_Exercise_. Beneath this line sits some data. Return only its lines from the one holding "Image 1 parmi 9" through the one holding "mamy klasę pre-novice", inclusive, exactly, with the images removed.

_Available data_.
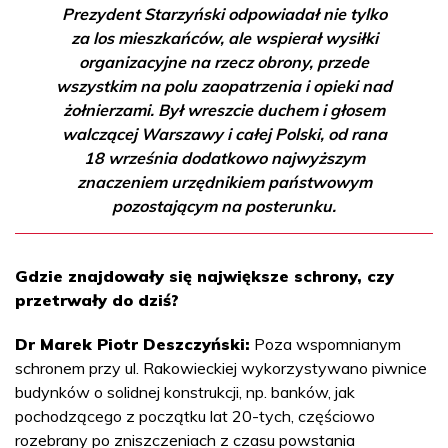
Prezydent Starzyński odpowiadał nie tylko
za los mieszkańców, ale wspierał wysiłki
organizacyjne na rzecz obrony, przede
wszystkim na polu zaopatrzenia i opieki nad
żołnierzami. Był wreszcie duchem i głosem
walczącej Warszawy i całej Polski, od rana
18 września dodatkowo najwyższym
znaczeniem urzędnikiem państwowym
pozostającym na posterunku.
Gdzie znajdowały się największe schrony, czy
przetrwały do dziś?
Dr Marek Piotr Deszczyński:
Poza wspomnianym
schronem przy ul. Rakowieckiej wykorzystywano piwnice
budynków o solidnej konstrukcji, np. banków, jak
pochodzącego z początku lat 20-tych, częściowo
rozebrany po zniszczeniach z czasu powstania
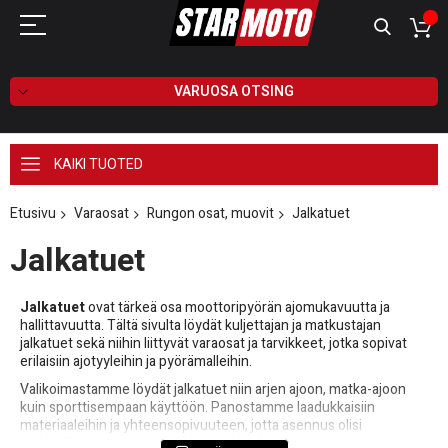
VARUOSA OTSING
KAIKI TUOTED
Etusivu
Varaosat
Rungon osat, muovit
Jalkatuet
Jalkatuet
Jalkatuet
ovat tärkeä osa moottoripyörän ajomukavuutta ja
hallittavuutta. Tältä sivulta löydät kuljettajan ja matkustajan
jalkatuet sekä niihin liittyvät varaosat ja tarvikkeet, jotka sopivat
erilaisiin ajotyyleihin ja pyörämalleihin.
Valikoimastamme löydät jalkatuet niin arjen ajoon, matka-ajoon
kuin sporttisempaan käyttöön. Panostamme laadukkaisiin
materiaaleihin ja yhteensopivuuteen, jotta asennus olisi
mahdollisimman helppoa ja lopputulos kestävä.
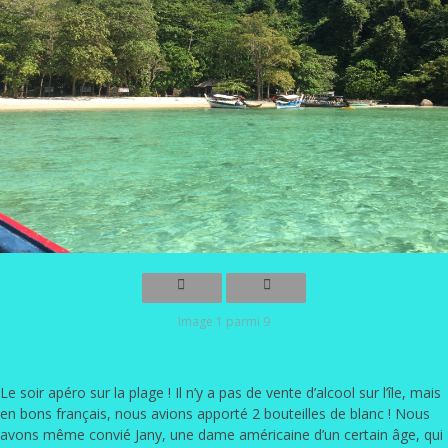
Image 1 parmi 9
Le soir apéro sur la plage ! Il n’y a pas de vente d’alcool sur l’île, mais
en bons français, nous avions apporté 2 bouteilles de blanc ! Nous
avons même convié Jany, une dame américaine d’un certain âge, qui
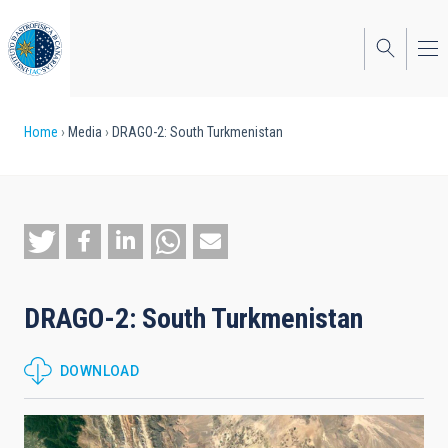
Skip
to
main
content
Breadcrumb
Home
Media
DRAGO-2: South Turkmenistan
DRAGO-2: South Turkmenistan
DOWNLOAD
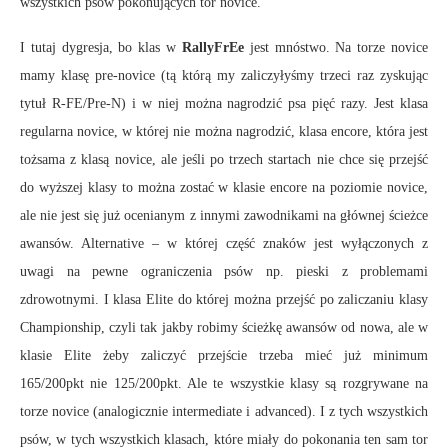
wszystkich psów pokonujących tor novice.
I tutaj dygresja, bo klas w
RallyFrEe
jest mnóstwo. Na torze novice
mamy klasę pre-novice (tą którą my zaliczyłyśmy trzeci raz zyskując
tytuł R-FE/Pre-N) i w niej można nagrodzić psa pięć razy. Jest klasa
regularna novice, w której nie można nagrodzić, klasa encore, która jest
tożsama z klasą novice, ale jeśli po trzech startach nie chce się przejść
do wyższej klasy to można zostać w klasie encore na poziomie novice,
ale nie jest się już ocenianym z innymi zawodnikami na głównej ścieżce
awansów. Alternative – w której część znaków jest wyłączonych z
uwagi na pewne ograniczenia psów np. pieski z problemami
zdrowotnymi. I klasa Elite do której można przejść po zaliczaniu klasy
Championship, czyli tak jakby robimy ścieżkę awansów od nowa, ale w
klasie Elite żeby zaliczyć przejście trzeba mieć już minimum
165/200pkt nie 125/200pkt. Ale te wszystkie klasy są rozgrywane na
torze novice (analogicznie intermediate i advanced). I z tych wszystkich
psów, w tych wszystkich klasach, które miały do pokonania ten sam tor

_Answer to this task_.
Image 1 parmi 9
Le soir apéro sur la plage ! Il n’y a pas de vente d’alcool sur l’île, mais
en bons français, nous avions apporté 2 bouteilles de blanc ! Nous
avons même convié Jany, une dame américaine d’un certain âge, qui
Skip
to
main
content
Breadcrumb
Home
Media
DRAGO-2: South Turkmenistan
DRAGO-2: South Turkmenistan
DOWNLOAD
wszystkich psów pokonujących tor novice.
I tutaj dygresja, bo klas w
RallyFrEe
jest mnóstwo. Na torze novice
mamy klasę pre-novice (tą którą my zaliczyłyśmy trzeci raz zyskując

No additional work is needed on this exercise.